Which brings us to the franchise’s biggest non-alien selling point: the female lead.  Always flying in the face of Hollywood patriarchy, Alien films have always done well with a non-sexualised woman in the driving seat.  The Sigourney Weaver’s peerless Ellen Ripley was by turns vulnerable, tough, and deadlier than a phased plasma rifle.  Rapace’s Elizabeth Shaw had her moments but spent too much time looking troubled to be interesting.  Here, Katherine Waterston is a disappointment; quickly shifting from grieving to worrying to using a radio to swearing at an alien, she never really nails her character and I couldn’t help but wonder what somebody like Alicia Vikander, Jessica Chastain, or Marion Cotillard would have done with her.

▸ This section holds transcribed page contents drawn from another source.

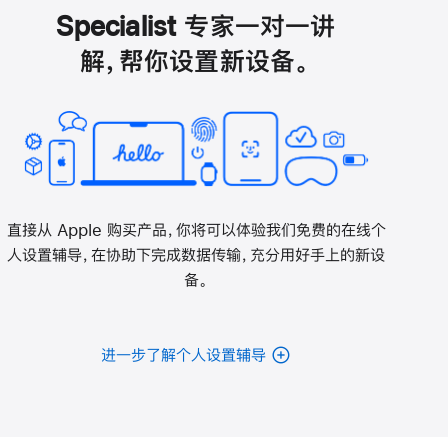
开)
Specialist 专家一对一讲
解，帮你设置新设备。
直接从 Apple 购买产品，你将可以体验我们免费的在线个
人设置辅导，在协助下完成数据传输，充分用好手上的新设
备。
进一步了解个人设置辅导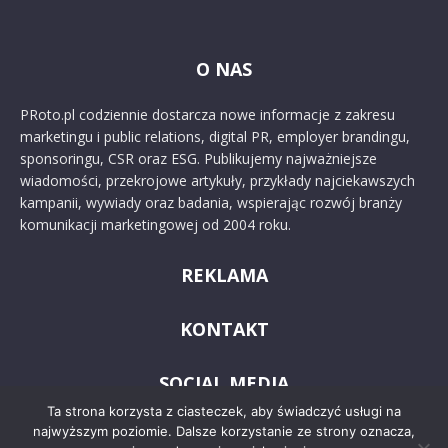
O NAS
PRoto.pl codziennie dostarcza nowe informacje z zakresu
marketingu i public relations, digital PR, employer brandingu,
sponsoringu, CSR oraz ESG. Publikujemy najważniejsze
wiadomości, przekrojowe artykuły, przykłady najciekawszych
kampanii, wywiady oraz badania, wspierając rozwój branży
komunikacji marketingowej od 2004 roku.
REKLAMA
KONTAKT
SOCIAL MEDIA
Ta strona korzysta z ciasteczek, aby świadczyć usługi na
najwyższym poziomie. Dalsze korzystanie ze strony oznacza,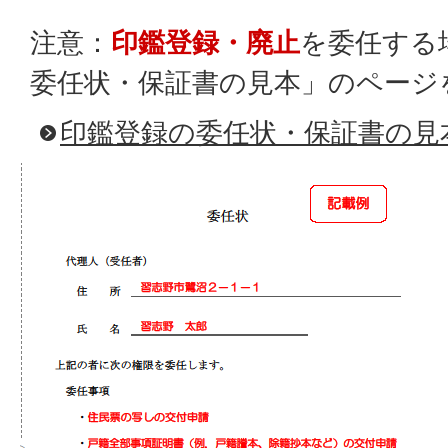
注意：
印鑑登録・廃止
を委任する
委任状・保証書の見本」のページ
印鑑登録の委任状・保証書の見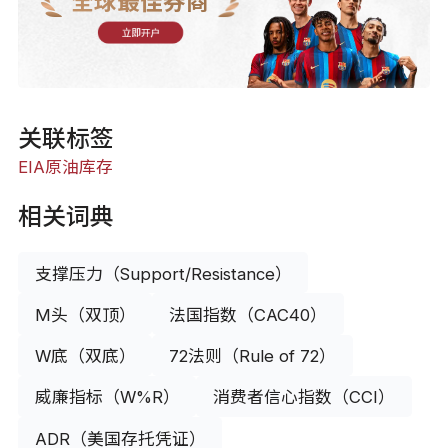
全球最佳券商
立即开户
关联标签
EIA原油库存
相关词典
支撑压力（Support/Resistance）
M头（双顶）
法国指数（CAC40）
W底（双底）
72法则（Rule of 72）
威廉指标（W%R）
消费者信心指数（CCI）
ADR（美国存托凭证）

One further gripe about Covenant is the standard of the visual effects.  Scott has always been a master visual stylist; from the endless industrial city of Blade Runner, to The Martian’s red wilderness, and Covenant is no different.  The Engineers’ home city is a Pompeii-inspired nightmare; the colony ship Covenant is different enough from the grinding functionality of the Nostromo; David’s hobby of amateur genetics is suitably horrible and rendered effectively in hideous drawings.  But the aliens themselves are a shambles.  Once a terrifying non-presence, rendered by models and practical effects, they are now products of an infinite CGI sandbox and all the worse for it.  The pale, scuttling Neomorph is well designed but poorly rendered and I almost laughed out loud when the freshly chestbursted Xenomorph stood to greet its creator.  Must do better.

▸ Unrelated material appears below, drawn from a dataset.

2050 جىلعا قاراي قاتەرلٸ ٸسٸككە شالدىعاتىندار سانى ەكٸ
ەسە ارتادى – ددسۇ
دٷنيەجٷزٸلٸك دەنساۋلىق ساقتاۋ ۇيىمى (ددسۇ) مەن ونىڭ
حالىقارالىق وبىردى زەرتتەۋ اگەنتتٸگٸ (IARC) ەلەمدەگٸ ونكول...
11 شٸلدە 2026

All that said, Covenant is often very entertaining: it whips by at a good pace, gives good gore, provides many answers to Prometheus’ questions, and has an absolute fiend of a villain (not the one you think) whose distaste for humanity feels justified and earned.  The ending, while I saw it coming, was pleasingly horrible, leaving the survivors dangling over an awful void.  Just what horror should do; you can almost see the evil glint in Ridley Scott’s eye.  It has some acid-hewn flaws, but it’s also a fine Lovecraftian horror, taking several cues from ‘At The Mountains Of Madness’, and paving the way for more.